I am trying to get the project context path in Java web application. My project is located in D:\GED\WSysGEDdirectory, I want to get that path. In my research, I found two ways to do this: The first uses System.getPropertylike so:

我正在尝试获取 Java Web 应用程序中的项目上下文路径。我的项目位于D:\GED\WSysGED目录中，我想获取该路径。
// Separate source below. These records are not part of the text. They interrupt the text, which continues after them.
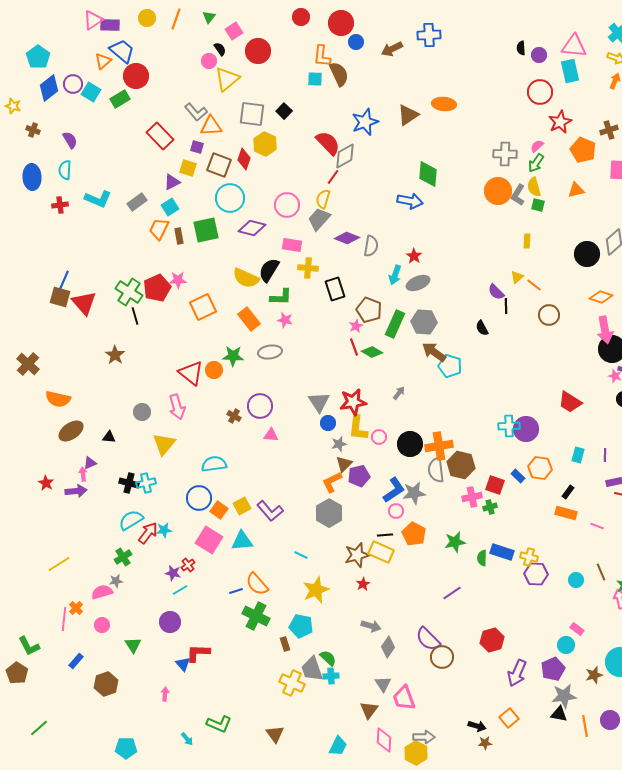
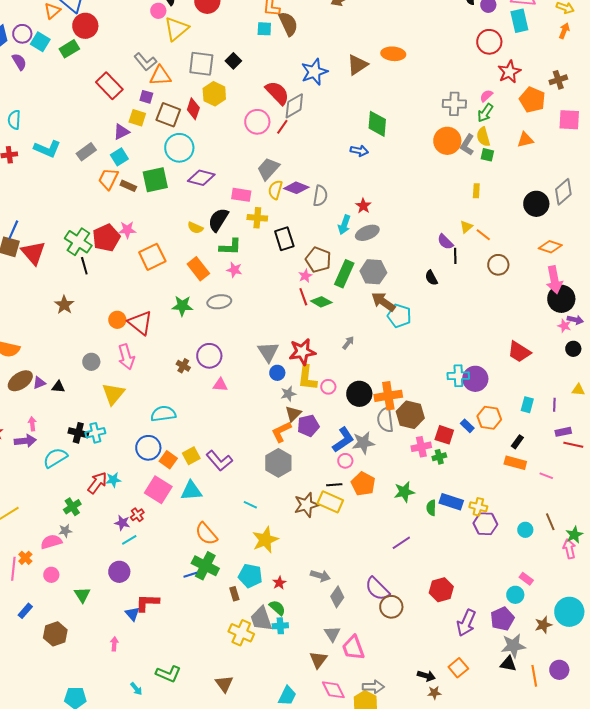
purple semicircle: (70, 140) -> (19, 62), moved
yellow semicircle: (323, 199) -> (275, 190), moved
blue arrow: (410, 201) -> (359, 151), size x0.7
pink circle: (287, 205) -> (257, 122), moved
brown rectangle: (179, 236) -> (128, 186), turned -56
yellow semicircle: (246, 278) -> (195, 228), size x0.6
orange circle: (214, 370) -> (117, 320), moved
purple triangle: (90, 463) -> (39, 383), moved
cyan semicircle: (131, 520) -> (55, 458), moved
red star: (363, 584) -> (279, 583), moved
blue line: (236, 591) -> (190, 575), moved
pink diamond: (384, 740) -> (333, 690), turned -30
在我的研究中，我找到了两种方法来做到这一点： 第一种用法System.getProperty如下：

String path= System.getProperty("user.dir");  
System.out.println(path);

But that code returns D:\eclipse-jee-luna-R-win32\eclipse, where the Eclipse executable file is located.

但该代码返回D:\eclipse-jee-luna-R-win32\eclipseEclipse 可执行文件所在的位置。

The second way is using a servlet.

第二种方法是使用 servlet。

I created that one following this tutorial

我按照本教程创建了那个

public class ContextPathServlet extends HttpServlet {


    private static final long serialVersionUID = 1L;

    protected void doGet(HttpServletRequest request, HttpServletResponse response) throws IOException {

        ServletContext servletContext = getServletContext();
        String contextPath = servletContext.getRealPath("/");
        PrintWriter out = response.getWriter();
        out.println("<br/>File system context path (in TestServlet): " + contextPath);
    }
}

But it is showing C:\Users\Juan\SysGED\.metadata\.plugins\org.eclipse.wst.server.core\tmp6\wtpwebapps\WSysGED

但它显示 C:\Users\Juan\SysGED\.metadata\.plugins\org.eclipse.wst.server.core\tmp6\wtpwebapps\WSysGED

What is the correct way to get the project path?

获取项目路径的正确方法是什么？